OK, I'm so fed up with seeing and hearing names like "true" ghosts and "true" snows. ONE morph combo is not a "true" something while a second one is a "false?" something. It can't be. People really need to THINK about the implications of their words, I think, before using them as some sort of self-convinced "fact."
It is true that the first "snow" (which was a cornsnake) was an albino anerythristic, but we have LOTS of "snows" that are not such a combo. Cal-Kings are the perfect example: a snow cal-king is an albino melanistic. "Snow" has no genetic meaning - it is just a term thrown around and means nothing visually other than a white snake with red eyes and various amounts of yellow. "Snows" can't be true or not true. You can have a true albino or not (ability to make no melanin can be tested, and THAT fits the definition of albinism), but how can you have a "true" snow when that term has no genetic meaning? A true snow, to me, is nothing more than whatever morph is first called by that name by the creator - that sticks in the hobby. The first! Giving another morph the same name is confusion. I don't care if it helps market a snake or gives is an increased sense of false market value. The habit of giving two morphs the same name is confusing and irresponsible.

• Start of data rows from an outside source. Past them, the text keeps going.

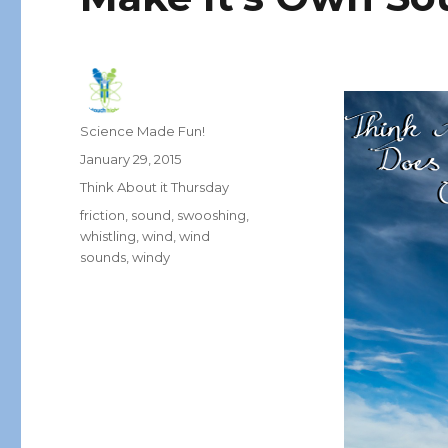
Author
Science Made Fun!
Posted
January 29, 2015
on
Categories
Think About it Thursday
Tags
friction
,
sound
,
swooshing
,
whistling
,
wind
,
wind
sounds
,
windy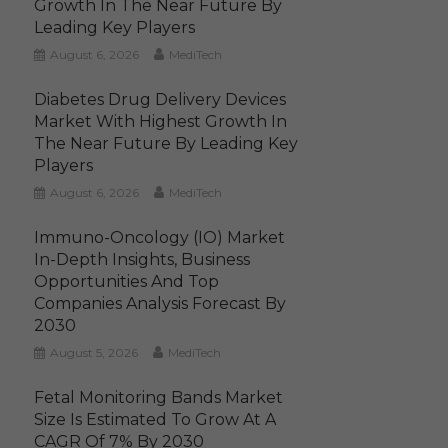
Growth In The Near Future By
Leading Key Players
August 6, 2026
MediTech
Diabetes Drug Delivery Devices
Market With Highest Growth In
The Near Future By Leading Key
Players
August 6, 2026
MediTech
Immuno-Oncology (IO) Market
In-Depth Insights, Business
Opportunities And Top
Companies Analysis Forecast By
2030
August 5, 2026
MediTech
Fetal Monitoring Bands Market
Size Is Estimated To Grow At A
CAGR Of 7% By 2030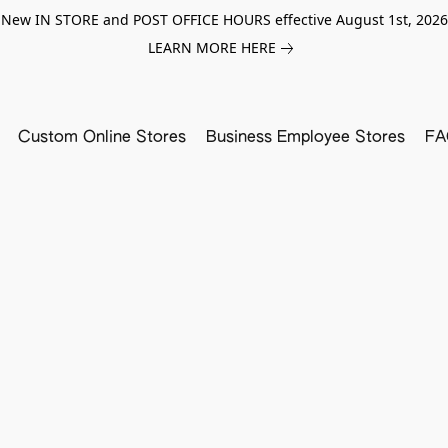
New IN STORE and POST OFFICE HOURS effective August 1st, 2026
LEARN MORE HERE
Custom Online Stores
Business Employee Stores
FA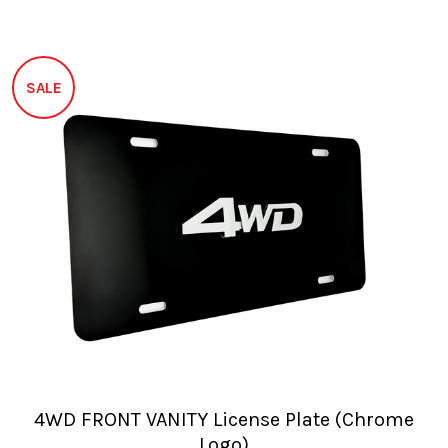
SALE
4WD FRONT VANITY License Plate (Chrome
Logo)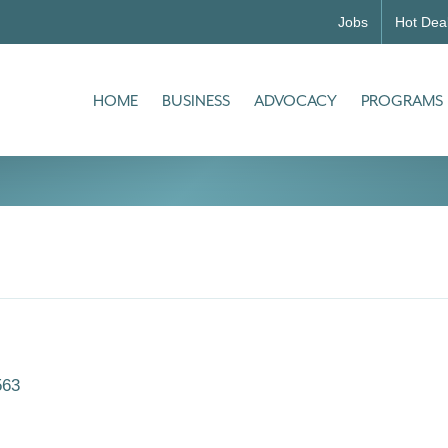
Jobs
Hot Dea
HOME
BUSINESS
ADVOCACY
PROGRAMS
563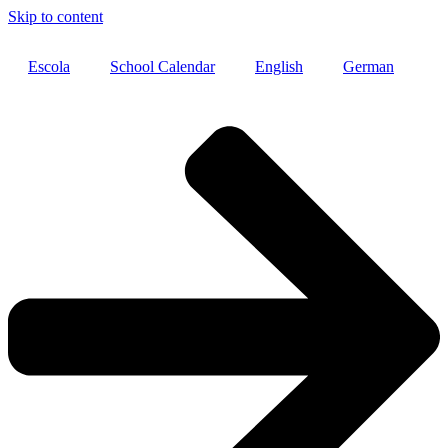
Skip to content
Escola
School Calendar
English
German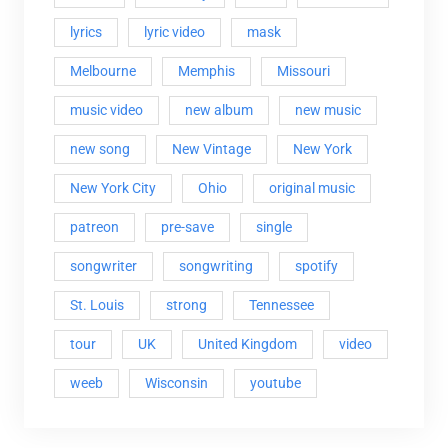
lyrics
lyric video
mask
Melbourne
Memphis
Missouri
music video
new album
new music
new song
New Vintage
New York
New York City
Ohio
original music
patreon
pre-save
single
songwriter
songwriting
spotify
St. Louis
strong
Tennessee
tour
UK
United Kingdom
video
weeb
Wisconsin
youtube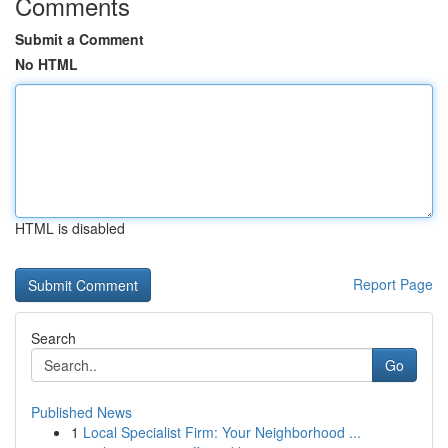
Comments
Submit a Comment
No HTML
HTML is disabled
Report Page
Search
Go
Published News
1
Local Specialist Firm: Your Neighborhood ...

Take the histoy of snow bullsnakes. White-sided was once believed to be anerythristic (it isn't - but that doesn't matter). The first albino white-sided was called a snow. Right or wrong, the name stuck. It is entrenched in our hobby now, and it will never go away. Albino axanthics have been produced for a number of years. Some are starting to call them lavender snows (great idea, Jason!), but some still call them "true" snows. The idea that they are more true than the snakes we currently call a snow (even if you ignore the confusion those people are spawning) is ludicrous to me. The name is taken - don't try to steal it away like a thief in the night. Please. Wanna see what name stealing can do? Search out what happened with the name "granite" in cornsnakes!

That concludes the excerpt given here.